1

Stern's Diatomic Sequence can be read about in more details over here; however, for my purpose I will define it now.


Definition of Stern's Diatomic Sequence

Let n be a number to generate the fusc function out of. Denoted fusc(n).

If n is 0 then the returned value is 0.
If n is 1 then the returned value is 1.

If n is even then the returned value is fusc(n / 2).
If n is odd then the returned value is fusc((n - 1) / 2) + fusc((n + 1) / 2).


Currently, my Python code brute forces through most of the generation, other than the dividing by two part since it will always yield no change.

def fusc (n):
    if n <= 1:
        return n

    while n > 2 and n % 2 == 0:
        n /= 2

    return fusc((n - 1) / 2) + fusc((n + 1) / 2)

However, my code must be able to handle digits in the magnitude of 1000s millions of bits, and recursively running through the function thousands millions of times does not seem very efficient or practical.

Is there any way I could algorithmically improve my code such that massive numbers can be passed through without having to recursively call the function so many times?

Ziyad Edher
  • 2,150
  • 18
  • 31
  • Read about memoization: https://en.wikipedia.org/wiki/Memoization It can be wonderfuly done with python, but right now I am not sure whether it is a good solution here, as you won't calculate same thing too many times... – Filip Malczak Dec 19 '16 at 18:57
  • Memoization might help slightly once descending into smaller numbers, but I need to be able to compute large numbers off the bat incredibly quickly, although implementing something like this would definitely improve long-time performance, it is not really what I am looking for. – Ziyad Edher Dec 19 '16 at 18:59
  • That's why it became a comment instead of an answer.
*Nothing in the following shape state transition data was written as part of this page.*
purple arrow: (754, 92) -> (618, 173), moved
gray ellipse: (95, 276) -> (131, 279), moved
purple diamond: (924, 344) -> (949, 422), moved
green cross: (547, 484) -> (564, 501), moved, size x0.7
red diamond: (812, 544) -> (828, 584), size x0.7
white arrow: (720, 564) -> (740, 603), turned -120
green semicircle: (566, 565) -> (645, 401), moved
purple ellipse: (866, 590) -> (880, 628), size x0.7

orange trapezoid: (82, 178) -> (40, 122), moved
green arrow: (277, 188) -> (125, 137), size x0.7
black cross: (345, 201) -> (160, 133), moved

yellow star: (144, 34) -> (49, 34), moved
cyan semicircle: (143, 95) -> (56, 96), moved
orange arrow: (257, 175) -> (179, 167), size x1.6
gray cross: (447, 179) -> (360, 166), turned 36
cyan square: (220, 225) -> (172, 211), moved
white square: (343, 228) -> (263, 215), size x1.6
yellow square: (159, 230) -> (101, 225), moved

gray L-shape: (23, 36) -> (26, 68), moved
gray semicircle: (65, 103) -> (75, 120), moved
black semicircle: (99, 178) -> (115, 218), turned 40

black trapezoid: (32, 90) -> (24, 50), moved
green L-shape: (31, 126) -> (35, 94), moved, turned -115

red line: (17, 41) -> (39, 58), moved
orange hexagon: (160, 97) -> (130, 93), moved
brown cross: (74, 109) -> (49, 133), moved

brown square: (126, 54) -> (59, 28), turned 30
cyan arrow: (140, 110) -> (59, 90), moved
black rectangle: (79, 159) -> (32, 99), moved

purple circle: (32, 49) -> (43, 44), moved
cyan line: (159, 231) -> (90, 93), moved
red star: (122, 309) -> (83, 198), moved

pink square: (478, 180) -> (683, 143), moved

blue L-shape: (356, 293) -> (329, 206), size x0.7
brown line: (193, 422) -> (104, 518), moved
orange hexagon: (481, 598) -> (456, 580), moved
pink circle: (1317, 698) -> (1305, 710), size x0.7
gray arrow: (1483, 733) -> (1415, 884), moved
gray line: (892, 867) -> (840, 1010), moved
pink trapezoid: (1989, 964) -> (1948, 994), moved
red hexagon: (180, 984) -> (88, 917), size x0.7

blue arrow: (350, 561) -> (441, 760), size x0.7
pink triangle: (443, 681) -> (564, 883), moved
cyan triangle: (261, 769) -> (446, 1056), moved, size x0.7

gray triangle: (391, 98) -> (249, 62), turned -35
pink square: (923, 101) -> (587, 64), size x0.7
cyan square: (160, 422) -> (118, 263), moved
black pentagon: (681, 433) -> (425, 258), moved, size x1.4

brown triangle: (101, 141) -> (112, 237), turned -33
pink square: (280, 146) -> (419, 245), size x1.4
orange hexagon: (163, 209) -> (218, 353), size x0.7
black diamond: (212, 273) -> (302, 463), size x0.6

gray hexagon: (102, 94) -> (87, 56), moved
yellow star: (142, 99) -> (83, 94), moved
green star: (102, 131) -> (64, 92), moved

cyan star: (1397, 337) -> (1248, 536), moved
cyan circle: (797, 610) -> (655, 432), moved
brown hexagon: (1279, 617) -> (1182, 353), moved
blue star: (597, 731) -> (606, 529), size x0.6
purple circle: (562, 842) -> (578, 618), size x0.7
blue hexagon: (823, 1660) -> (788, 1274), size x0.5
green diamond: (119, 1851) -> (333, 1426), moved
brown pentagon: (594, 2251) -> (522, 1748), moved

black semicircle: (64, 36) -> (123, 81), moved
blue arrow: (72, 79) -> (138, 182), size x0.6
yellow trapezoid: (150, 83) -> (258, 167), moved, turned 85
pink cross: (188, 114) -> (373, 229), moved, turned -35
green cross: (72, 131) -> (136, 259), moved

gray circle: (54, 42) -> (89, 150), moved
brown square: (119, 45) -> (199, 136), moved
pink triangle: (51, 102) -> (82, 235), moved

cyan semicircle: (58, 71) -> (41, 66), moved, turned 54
Good luck. – Filip Malczak Dec 19 '16 at 19:01

2 Answers2

9

With memoization for a million bits, the recursion stack would be extremely large. We can first try to look at a sufficiently large number which we can work by hand, fusc(71) in this case:

fusc(71) = fusc(35) + fusc(36)

fusc(35) = fusc(17) + fusc(18)
fusc(36) = fusc(18)

fusc(71) = 1 * fusc(17) + 2 * fusc(18)

fusc(17) = fusc(8) + fusc(9)
fusc(18) = fusc(9)

fusc(71) = 1 * fusc(8) + 3 * fusc(9)

fusc(8) = fusc(4)
fusc(9) = fusc(4) + fusc(5)

fusc(71) = 4 * fusc(4) + 3 * fusc(5)

fusc(4) = fusc(2)
fusc(3) = fusc(1) + fusc(2)

fusc(71) = 7 * fusc(2) + 3 * fusc(3)

fusc(2) = fusc(1)
fusc(3) = fusc(1) + fusc(2)

fusc(71) = 11 * fusc(1) + 3 * fusc(2)

fusc(2) = fusc(1)

fusc(71) = 14 * fusc(1) = 14

We realize that we can avoid recursion completely in this case as we can always express fusc(n) in the form a * fusc(m) + b * fusc(m+1) while reducing the value of m to 0. From the example above, you may find the following pattern:

if m is odd:
a * fusc(m) + b * fusc(m+1) = a * fusc((m-1)/2) + (b+a) * fusc((m+1)/2)
if m is even:
a * fusc(m) + b * fusc(m+1) = (a+b) * fusc(m/2) + b * fusc((m/2)+1)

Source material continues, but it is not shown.